[Python-Dev] ctypes, memory mapped files and context manager

398 views
Skip to first unread message

Hans-Peter Jansen

unread,
Jan 4, 2017, 7:43:03 PM1/4/17
to pytho...@python.org
Hi,

first of all, sorry for being such a pest, but all former attempts to solve
this issue on other fora has been grinding to a halt.

In short: I try to combine a context manager with ctypes structures on memory
mapped files in order to manage huge binary files. (An approach, that performs
great, while easy to use and keeping the resource usage low).

FWIW, the code is targeted for Linux environments running Python3.

The smallest script demonstrating the issue (thanks to Peter Otten):

import ctypes
import mmap

from contextlib import contextmanager

class T(ctypes.Structure):
_fields = [("foo", ctypes.c_uint32)]


@contextmanager
def map_struct(m, n):
m.resize(n * mmap.PAGESIZE)
yield T.from_buffer(m)

SIZE = mmap.PAGESIZE * 2
f = open("tmp.dat", "w+b")
f.write(b"\0" * SIZE)
f.seek(0)
m = mmap.mmap(f.fileno(), mmap.PAGESIZE)

with map_struct(m, 1) as a:
a.foo = 1
with map_struct(m, 2) as b:
b.foo = 2


resulting in:
$ python3 mmap_test.py
Traceback (most recent call last):
File "mmap_test.py", line 23, in <module>
with map_struct(m, 2) as b:
File "/usr/lib64/python3.4/contextlib.py", line 59, in __enter__
return next(self.gen)
File "mmap_test.py", line 12, in map_struct
m.resize(n * mmap.PAGESIZE)
BufferError: mmap can't resize with extant buffers exported.

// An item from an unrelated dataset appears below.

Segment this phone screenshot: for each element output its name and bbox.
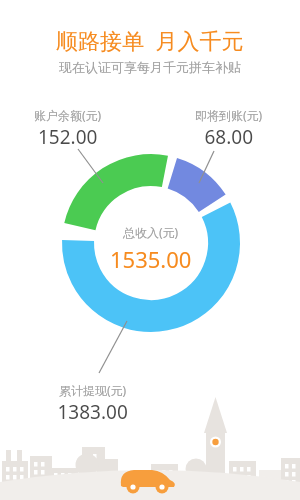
button[interactable]: Ride earnings summary bbox=[0, 0, 300, 500]
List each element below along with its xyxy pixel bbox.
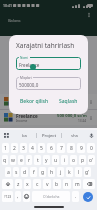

Python2 does not crash, but that's a different story. What happens here is:
the context manager variable "a" keeps a reference to a memory mapped area
alive, that results in a unresizable and not properly closable mmap.

Right now, this rather ugly and error prone workaround must be used, that
renders the purpose of the context manager ad absurdum:

with map_struct(m, 1) as a:
a.foo = 1
del a
with map_struct(m, 2) as b:
b.foo = 2
del b

In order to get this working properly, the ctypes mapping needs a method to
free the mapping actively. E.g.:

@contextmanager
def map_struct(m, n):
m.resize(n * mmap.PAGESIZE)
yield T.from_buffer(m)
T.unmap_buffer(m)

Other attempts with weakref and the like do not work due to the nature of the
ctypes types.

My own investigations in the _ctypes module were unsuccessful so far.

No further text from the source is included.